Even the ctrl+alt+win+cmd+option+del+space+F7 self-destruct did nothing.
This was not just a problem, it was a Problem, with a capital P. As part of their initial, peaceful cultural exchange package the Jornissians (as well as every other member species of the Senate) had given humanity a package of media that showed their interstellar neighbors in the best possible light. In the Jornissian package, there was a movie that had sweeping battles like the classic LotR movies – the early 00’s ones, not the 20’s cyberpunk rom-com ones – and yeah, the Office of Interstellar Harmony had…edited it, granted. They edited everything. But it wasn’t malicious! Honest! It’s just there to stop you from freaking out too hard about, well, life on a spaceship surrounded by real apex predators. It was something to make them seem less dangerous and more approachable; nothing more, nothing less.

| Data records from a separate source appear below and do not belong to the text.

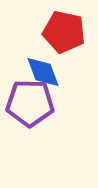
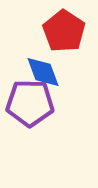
red pentagon: moved 1 px up; rotated 21 degrees clockwise
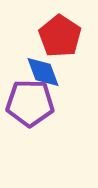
red pentagon: moved 4 px left, 5 px down
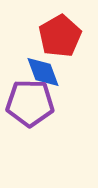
red pentagon: rotated 9 degrees clockwise
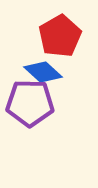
blue diamond: rotated 27 degrees counterclockwise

The OIH and most spacefarers agreed, however, that it would be a very bad idea to show those apex predators that you’ve edited the shit out of their best cultural artifacts to make them seem cuter, while alone with them in the vast emptiness of space. We’ve seen that movie – hell, we’ve made that movie, and we know how it ends.
It ends badly.
“Fuck. Time, I- I need time. I can fix this, I can fix this.” Caroline muttered to herself, kicking off the wall to her work storage locker. Gripping the handle she pulled, both opening the door and tugging her forward into the locker itself. “I need time, oh God I’m already up shit creek…. Oxygen mask, ok, pressure tank – got it, promethium levels topped – uh, torch torch torch” Caroline wholesale scooped out buckets of nuts and tools, causing a snow-globe of easy-to-lose parts to cascade off the walls of her room.
Click. Click. Cli-FWOOSH
With a manic grin, Caroline floats to the door, blue-flamed torch in hand, welder’s mask upon her head.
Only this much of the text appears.